Over the last two decades of research on stress and it’s co-relation to health effects, a lot of revelations have come.

Stress can contribute to a range of heart problems, which over a period of time can contribute to the fatal heart attacks. Chronic stress, one which is present in someone for years, can affect the body’s immune and endocrine systems as well as metabolic processes. These can in turn induce diabetes, bowel disease and sometimes even cancer.

As the research becomes more targeted, researchers are now studying the cortisol and hormonal changes that happen in the body when it is undergoing stress. Cortisol is now identified as the “stress hormone”, after researchers successfully established the connection when a controlled group of patients were put under stress.

Our bodies have evolved over millions of years of evolution, and make no mistake hormones like Cortisol are extremely important in its function. Cortisol arms the body and prepares it to face a potential threat, it also plays a very important role in reducing body inflammation. One of cortisol’s another important function is to activate certain immune cells that will help prevent any inflammation in the body to go out of control.

Our bodies are perfectly crafted machines, but what happens when the 21st century factors like chronic stress kicks in?

If someone goes through chronic stress, their cortisol levels are chronically elevated, the immune systems supposed to take care of the inflammations is suddenly glitching.

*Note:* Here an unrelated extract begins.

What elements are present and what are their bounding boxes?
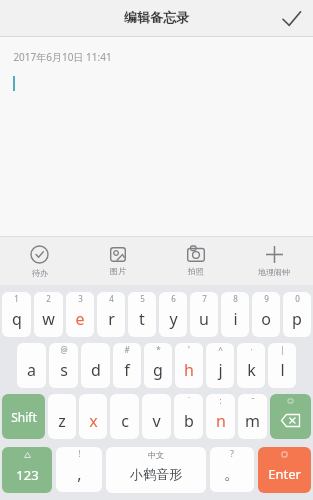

But preventing inflammation isn’t the only function of cortisol. If you are analysing a healthy person, cortisol tends to rise and fall throughout the day in a very predictable manner. Usually cortisol levels are at its highest almost 30 minutes after we wake up. After this morning peak, the levels usually decline throughout the day and bottoms out before a person falls asleep. It is this rise and fall of cortisol that maintains Circadian Rhythms. For the uninitiated, it is the rhythm of life that governs everything from our sleep to cellular repair to maintenance to even appetite.

Now let’s talk about what happens when chronic stress kicks in, specifically, when chronic stress kicks late evening. We are talking about late evening because it is the most common thing, taken any population across the world.

Evening stress can cause numbing or spiking of the cortisol levels and both of these amount to health risks. If our body’s cortisol levels are dulled in the evening, we are exposing ourselves to a nervous system collapse. This can in turn bring in obesity, diabetes and blood pressure.

Now if the cortisol levels are high in the evening, it can significantly disrupt the sleep cycles. The long term effects?

Flattening” of the body’s normal cortisol slope ie you see that morning cortisol levels are not as elevated, and evening levels aren’t as low,” she says. This sort of shift could throw off the body’s circadian rhythms in ways that contribute to a range of health issues. The worst part of this? It happens over a period of years, and we will not even be knowing about it. We can indeed know about it if we are consciously thinking of our body’s and mind’s states.

The one thing which can help you with this is meditation. You can download from a host of apps like Headspace, Calm etc. Meditation will put you at ease, help you fall asleep and even add a lot of clarity to your mind through to the next day.